Provided information:
================================

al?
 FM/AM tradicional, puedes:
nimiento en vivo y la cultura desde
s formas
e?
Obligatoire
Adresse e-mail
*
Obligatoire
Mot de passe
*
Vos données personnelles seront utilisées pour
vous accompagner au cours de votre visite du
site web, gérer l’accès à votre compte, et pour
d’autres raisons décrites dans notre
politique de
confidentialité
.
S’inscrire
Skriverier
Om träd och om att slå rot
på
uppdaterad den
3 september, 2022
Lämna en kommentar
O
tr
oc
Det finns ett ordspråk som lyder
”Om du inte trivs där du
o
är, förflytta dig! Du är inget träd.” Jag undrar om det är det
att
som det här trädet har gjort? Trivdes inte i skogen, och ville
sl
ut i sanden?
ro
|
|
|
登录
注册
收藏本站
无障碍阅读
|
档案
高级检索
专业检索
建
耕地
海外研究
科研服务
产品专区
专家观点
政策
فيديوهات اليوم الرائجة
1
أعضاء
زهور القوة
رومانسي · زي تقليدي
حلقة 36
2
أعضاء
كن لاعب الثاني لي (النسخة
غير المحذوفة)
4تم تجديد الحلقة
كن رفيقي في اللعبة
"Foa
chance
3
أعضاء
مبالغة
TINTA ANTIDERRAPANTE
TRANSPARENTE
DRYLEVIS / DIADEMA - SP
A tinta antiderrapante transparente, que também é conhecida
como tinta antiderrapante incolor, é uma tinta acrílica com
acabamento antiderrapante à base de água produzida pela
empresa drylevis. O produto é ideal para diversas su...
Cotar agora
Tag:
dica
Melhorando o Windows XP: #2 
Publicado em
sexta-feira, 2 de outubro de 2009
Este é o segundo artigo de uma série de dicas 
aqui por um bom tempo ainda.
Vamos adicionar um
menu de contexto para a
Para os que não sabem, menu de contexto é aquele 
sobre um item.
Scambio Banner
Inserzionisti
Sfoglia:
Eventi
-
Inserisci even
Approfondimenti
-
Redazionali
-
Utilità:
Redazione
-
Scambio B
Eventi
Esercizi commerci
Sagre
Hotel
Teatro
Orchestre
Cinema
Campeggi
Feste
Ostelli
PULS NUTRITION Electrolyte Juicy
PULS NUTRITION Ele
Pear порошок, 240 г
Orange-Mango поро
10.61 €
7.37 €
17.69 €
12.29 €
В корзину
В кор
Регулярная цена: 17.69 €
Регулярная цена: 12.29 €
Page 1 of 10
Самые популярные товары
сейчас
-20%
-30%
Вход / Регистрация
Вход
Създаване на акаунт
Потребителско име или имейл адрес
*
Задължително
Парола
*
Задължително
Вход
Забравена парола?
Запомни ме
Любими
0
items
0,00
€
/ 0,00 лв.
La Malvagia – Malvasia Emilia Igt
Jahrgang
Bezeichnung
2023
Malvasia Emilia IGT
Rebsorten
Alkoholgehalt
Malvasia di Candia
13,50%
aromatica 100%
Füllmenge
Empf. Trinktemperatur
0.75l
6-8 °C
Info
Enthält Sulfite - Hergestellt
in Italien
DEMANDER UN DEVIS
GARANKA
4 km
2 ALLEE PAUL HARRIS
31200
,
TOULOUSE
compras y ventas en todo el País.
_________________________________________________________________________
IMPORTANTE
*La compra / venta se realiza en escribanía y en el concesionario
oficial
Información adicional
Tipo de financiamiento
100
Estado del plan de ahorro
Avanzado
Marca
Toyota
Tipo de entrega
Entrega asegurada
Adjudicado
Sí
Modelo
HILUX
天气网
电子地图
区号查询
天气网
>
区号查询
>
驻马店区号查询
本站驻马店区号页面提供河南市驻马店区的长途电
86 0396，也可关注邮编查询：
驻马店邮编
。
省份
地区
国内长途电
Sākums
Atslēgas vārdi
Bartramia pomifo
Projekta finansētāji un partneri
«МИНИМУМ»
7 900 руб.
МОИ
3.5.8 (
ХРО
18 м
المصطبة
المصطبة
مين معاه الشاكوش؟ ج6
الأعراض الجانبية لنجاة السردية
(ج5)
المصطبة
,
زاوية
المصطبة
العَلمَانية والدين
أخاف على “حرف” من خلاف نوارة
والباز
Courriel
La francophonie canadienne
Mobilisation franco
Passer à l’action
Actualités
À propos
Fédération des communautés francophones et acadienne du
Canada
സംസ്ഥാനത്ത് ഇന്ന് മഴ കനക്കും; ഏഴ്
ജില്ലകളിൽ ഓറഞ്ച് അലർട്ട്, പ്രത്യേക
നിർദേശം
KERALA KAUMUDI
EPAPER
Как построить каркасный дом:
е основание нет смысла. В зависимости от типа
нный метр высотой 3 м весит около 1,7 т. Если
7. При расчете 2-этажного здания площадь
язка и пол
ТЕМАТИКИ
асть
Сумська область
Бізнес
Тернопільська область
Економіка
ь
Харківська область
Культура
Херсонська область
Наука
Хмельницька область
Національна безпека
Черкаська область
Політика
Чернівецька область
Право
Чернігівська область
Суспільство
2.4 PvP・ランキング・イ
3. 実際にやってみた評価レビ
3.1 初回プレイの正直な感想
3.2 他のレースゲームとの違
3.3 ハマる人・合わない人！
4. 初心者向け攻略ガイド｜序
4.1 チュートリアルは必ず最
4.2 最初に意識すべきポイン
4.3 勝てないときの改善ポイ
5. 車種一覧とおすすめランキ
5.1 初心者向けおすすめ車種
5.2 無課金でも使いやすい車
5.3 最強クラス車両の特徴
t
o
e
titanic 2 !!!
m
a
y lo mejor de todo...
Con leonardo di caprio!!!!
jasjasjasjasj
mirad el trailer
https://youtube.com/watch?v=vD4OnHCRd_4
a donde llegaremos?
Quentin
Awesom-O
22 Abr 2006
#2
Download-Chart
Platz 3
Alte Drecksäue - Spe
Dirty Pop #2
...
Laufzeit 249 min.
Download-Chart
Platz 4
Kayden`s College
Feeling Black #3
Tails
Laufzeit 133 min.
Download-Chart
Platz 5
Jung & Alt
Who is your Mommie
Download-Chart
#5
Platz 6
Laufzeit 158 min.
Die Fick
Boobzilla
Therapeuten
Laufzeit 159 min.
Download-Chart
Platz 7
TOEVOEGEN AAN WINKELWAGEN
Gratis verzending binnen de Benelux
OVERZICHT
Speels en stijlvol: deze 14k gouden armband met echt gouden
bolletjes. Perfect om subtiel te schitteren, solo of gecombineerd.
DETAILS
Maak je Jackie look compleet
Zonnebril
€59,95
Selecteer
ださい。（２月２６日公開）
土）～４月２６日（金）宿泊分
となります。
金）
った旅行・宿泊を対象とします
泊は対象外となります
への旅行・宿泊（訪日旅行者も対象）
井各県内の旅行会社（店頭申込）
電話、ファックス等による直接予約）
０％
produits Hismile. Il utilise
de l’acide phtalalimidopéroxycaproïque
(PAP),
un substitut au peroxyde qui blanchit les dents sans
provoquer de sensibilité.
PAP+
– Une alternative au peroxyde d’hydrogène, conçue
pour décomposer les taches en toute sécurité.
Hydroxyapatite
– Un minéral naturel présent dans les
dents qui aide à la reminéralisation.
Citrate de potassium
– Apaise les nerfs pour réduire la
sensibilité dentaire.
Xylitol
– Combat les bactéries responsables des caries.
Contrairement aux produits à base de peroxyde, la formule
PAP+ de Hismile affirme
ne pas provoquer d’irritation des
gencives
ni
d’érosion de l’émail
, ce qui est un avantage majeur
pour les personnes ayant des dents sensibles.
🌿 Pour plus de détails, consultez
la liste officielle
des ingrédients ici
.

================================

Your objective: Word for word, reproduce every record shown above.

Solution to this exercise:
al?
 FM/AM tradicional, puedes:
nimiento en vivo y la cultura desde
s formas
e?
Obligatoire
Adresse e-mail
*
Obligatoire
Mot de passe
*
Vos données personnelles seront utilisées pour
vous accompagner au cours de votre visite du
site web, gérer l’accès à votre compte, et pour
d’autres raisons décrites dans notre
politique de
confidentialité
.
S’inscrire
Skriverier
Om träd och om att slå rot
på
uppdaterad den
3 september, 2022
Lämna en kommentar
O
tr
oc
Det finns ett ordspråk som lyder
”Om du inte trivs där du
o
är, förflytta dig! Du är inget träd.” Jag undrar om det är det
att
som det här trädet har gjort? Trivdes inte i skogen, och ville
sl
ut i sanden?
ro
|
|
|
登录
注册
收藏本站
无障碍阅读
|
档案
高级检索
专业检索
建
耕地
海外研究
科研服务
产品专区
专家观点
政策
فيديوهات اليوم الرائجة
1
أعضاء
زهور القوة
رومانسي · زي تقليدي
حلقة 36
2
أعضاء
كن لاعب الثاني لي (النسخة
غير المحذوفة)
4تم تجديد الحلقة
كن رفيقي في اللعبة
"Foa
chance
3
أعضاء
مبالغة
TINTA ANTIDERRAPANTE
TRANSPARENTE
DRYLEVIS / DIADEMA - SP
A tinta antiderrapante transparente, que também é conhecida
como tinta antiderrapante incolor, é uma tinta acrílica com
acabamento antiderrapante à base de água produzida pela
empresa drylevis. O produto é ideal para diversas su...
Cotar agora
Tag:
dica
Melhorando o Windows XP: #2 
Publicado em
sexta-feira, 2 de outubro de 2009
Este é o segundo artigo de uma série de dicas 
aqui por um bom tempo ainda.
Vamos adicionar um
menu de contexto para a
Para os que não sabem, menu de contexto é aquele 
sobre um item.
Scambio Banner
Inserzionisti
Sfoglia:
Eventi
-
Inserisci even
Approfondimenti
-
Redazionali
-
Utilità:
Redazione
-
Scambio B
Eventi
Esercizi commerci
Sagre
Hotel
Teatro
Orchestre
Cinema
Campeggi
Feste
Ostelli
PULS NUTRITION Electrolyte Juicy
PULS NUTRITION Ele
Pear порошок, 240 г
Orange-Mango поро
10.61 €
7.37 €
17.69 €
12.29 €
В корзину
В кор
Регулярная цена: 17.69 €
Регулярная цена: 12.29 €
Page 1 of 10
Самые популярные товары
сейчас
-20%
-30%
Вход / Регистрация
Вход
Създаване на акаунт
Потребителско име или имейл адрес
*
Задължително
Парола
*
Задължително
Вход
Забравена парола?
Запомни ме
Любими
0
items
0,00
€
/ 0,00 лв.
La Malvagia – Malvasia Emilia Igt
Jahrgang
Bezeichnung
2023
Malvasia Emilia IGT
Rebsorten
Alkoholgehalt
Malvasia di Candia
13,50%
aromatica 100%
Füllmenge
Empf. Trinktemperatur
0.75l
6-8 °C
Info
Enthält Sulfite - Hergestellt
in Italien
DEMANDER UN DEVIS
GARANKA
4 km
2 ALLEE PAUL HARRIS
31200
,
TOULOUSE
compras y ventas en todo el País.
_________________________________________________________________________
IMPORTANTE
*La compra / venta se realiza en escribanía y en el concesionario
oficial
Información adicional
Tipo de financiamiento
100
Estado del plan de ahorro
Avanzado
Marca
Toyota
Tipo de entrega
Entrega asegurada
Adjudicado
Sí
Modelo
HILUX
天气网
电子地图
区号查询
天气网
>
区号查询
>
驻马店区号查询
本站驻马店区号页面提供河南市驻马店区的长途电
86 0396，也可关注邮编查询：
驻马店邮编
。
省份
地区
国内长途电
Sākums
Atslēgas vārdi
Bartramia pomifo
Projekta finansētāji un partneri
«МИНИМУМ»
7 900 руб.
МОИ
3.5.8 (
ХРО
18 м
المصطبة
المصطبة
مين معاه الشاكوش؟ ج6
الأعراض الجانبية لنجاة السردية
(ج5)
المصطبة
,
زاوية
المصطبة
العَلمَانية والدين
أخاف على “حرف” من خلاف نوارة
والباز
Courriel
La francophonie canadienne
Mobilisation franco
Passer à l’action
Actualités
À propos
Fédération des communautés francophones et acadienne du
Canada
സംസ്ഥാനത്ത് ഇന്ന് മഴ കനക്കും; ഏഴ്
ജില്ലകളിൽ ഓറഞ്ച് അലർട്ട്, പ്രത്യേക
നിർദേശം
KERALA KAUMUDI
EPAPER
Как построить каркасный дом:
е основание нет смысла. В зависимости от типа
нный метр высотой 3 м весит около 1,7 т. Если
7. При расчете 2-этажного здания площадь
язка и пол
ТЕМАТИКИ
асть
Сумська область
Бізнес
Тернопільська область
Економіка
ь
Харківська область
Культура
Херсонська область
Наука
Хмельницька область
Національна безпека
Черкаська область
Політика
Чернівецька область
Право
Чернігівська область
Суспільство
2.4 PvP・ランキング・イ
3. 実際にやってみた評価レビ
3.1 初回プレイの正直な感想
3.2 他のレースゲームとの違
3.3 ハマる人・合わない人！
4. 初心者向け攻略ガイド｜序
4.1 チュートリアルは必ず最
4.2 最初に意識すべきポイン
4.3 勝てないときの改善ポイ
5. 車種一覧とおすすめランキ
5.1 初心者向けおすすめ車種
5.2 無課金でも使いやすい車
5.3 最強クラス車両の特徴
t
o
e
titanic 2 !!!
m
a
y lo mejor de todo...
Con leonardo di caprio!!!!
jasjasjasjasj
mirad el trailer
https://youtube.com/watch?v=vD4OnHCRd_4
a donde llegaremos?
Quentin
Awesom-O
22 Abr 2006
#2
Download-Chart
Platz 3
Alte Drecksäue - Spe
Dirty Pop #2
...
Laufzeit 249 min.
Download-Chart
Platz 4
Kayden`s College
Feeling Black #3
Tails
Laufzeit 133 min.
Download-Chart
Platz 5
Jung & Alt
Who is your Mommie
Download-Chart
#5
Platz 6
Laufzeit 158 min.
Die Fick
Boobzilla
Therapeuten
Laufzeit 159 min.
Download-Chart
Platz 7
TOEVOEGEN AAN WINKELWAGEN
Gratis verzending binnen de Benelux
OVERZICHT
Speels en stijlvol: deze 14k gouden armband met echt gouden
bolletjes. Perfect om subtiel te schitteren, solo of gecombineerd.
DETAILS
Maak je Jackie look compleet
Zonnebril
€59,95
Selecteer
ださい。（２月２６日公開）
土）～４月２６日（金）宿泊分
となります。
金）
った旅行・宿泊を対象とします
泊は対象外となります
への旅行・宿泊（訪日旅行者も対象）
井各県内の旅行会社（店頭申込）
電話、ファックス等による直接予約）
０％
produits Hismile. Il utilise
de l’acide phtalalimidopéroxycaproïque
(PAP),
un substitut au peroxyde qui blanchit les dents sans
provoquer de sensibilité.
PAP+
– Une alternative au peroxyde d’hydrogène, conçue
pour décomposer les taches en toute sécurité.
Hydroxyapatite
– Un minéral naturel présent dans les
dents qui aide à la reminéralisation.
Citrate de potassium
– Apaise les nerfs pour réduire la
sensibilité dentaire.
Xylitol
– Combat les bactéries responsables des caries.
Contrairement aux produits à base de peroxyde, la formule
PAP+ de Hismile affirme
ne pas provoquer d’irritation des
gencives
ni
d’érosion de l’émail
, ce qui est un avantage majeur
pour les personnes ayant des dents sensibles.
🌿 Pour plus de détails, consultez
la liste officielle
des ingrédients ici
.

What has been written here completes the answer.